One of the more amusing features of this week's phoney war over the Scottish referendum is the speculation over what would happen to the Scots currency in the event of independence.
Many unionists, as we must now learn to call them (something that Labour MPs from the green side of Glasgow must find rather odd), have been quick to point out that the continued use of Sterling would be the equivalent of joining the Euro. In today's Observer Alistair Darling notes:
If Scotland kept the pound it would be in a common currency with a foreign country (England), whose central bank (the Bank of England) would set its interest rates and do so not in Scotland's interest but in the interests of England, Wales and Northern Ireland.
This is a tad disingenuous as the BoE does not have a track record of setting rates with regard to what will work best in Cardiff or Leeds, let alone Belfast. What matters are primarily the needs of the City of London (Cameron made this priority clear in Brussels), followed closely by the impact on mortgage holders in the South East.
The major natural border on the island of Great Britain, which matches the mental horizon of the Bank and the government, does not run between Carlisle and Berwick, but between the Severn and The Wash.
The real issue here is not one of currency but of the power to levy taxes and set expenditure.

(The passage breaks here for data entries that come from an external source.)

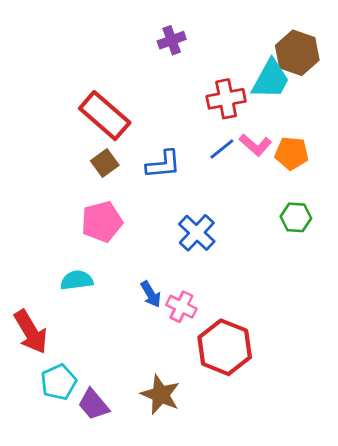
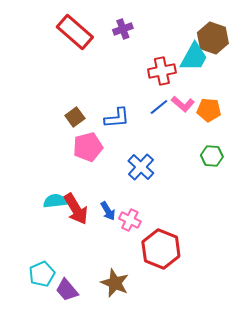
red rectangle: (105, 116) -> (75, 32), moved
pink pentagon: (102, 222) -> (88, 147), moved
red arrow: (31, 332) -> (76, 209), moved

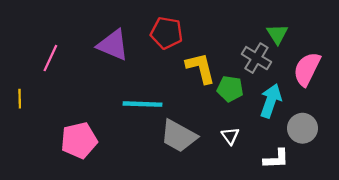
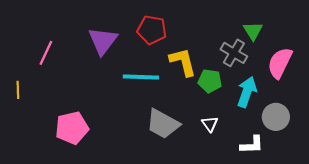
purple triangle: (113, 45) -> (103, 41), turned 44
cyan line: (142, 104) -> (141, 77), moved

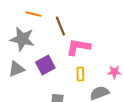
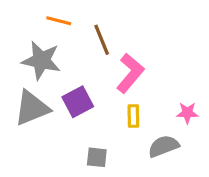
pink L-shape: (78, 47) -> (130, 73), turned 120
gray triangle: (16, 69) -> (32, 108), size x1.4

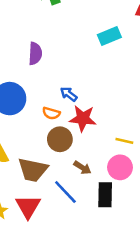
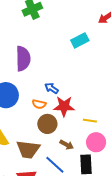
purple semicircle: (35, 54) -> (23, 59), size x1.4
yellow line: (124, 141) -> (90, 121), moved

It is perfectly feasible to devolve these within a single currency, as shown by the USA and other federal states. The danger of "devo max" (which incidentally sounds like a best of compilation by the Ohio art-rockers) is that the logic would apply equally to Wales or Northern England. This may be why Cameron & co are keen to bury that option.
Should the Scots decide they need their own currency, they should follow the example of the Irish (pre-Euro) and just come up with something that sounds vaguely familiar, like the Punt. Perhaps they could call it the Panda, in honour of their new national beast.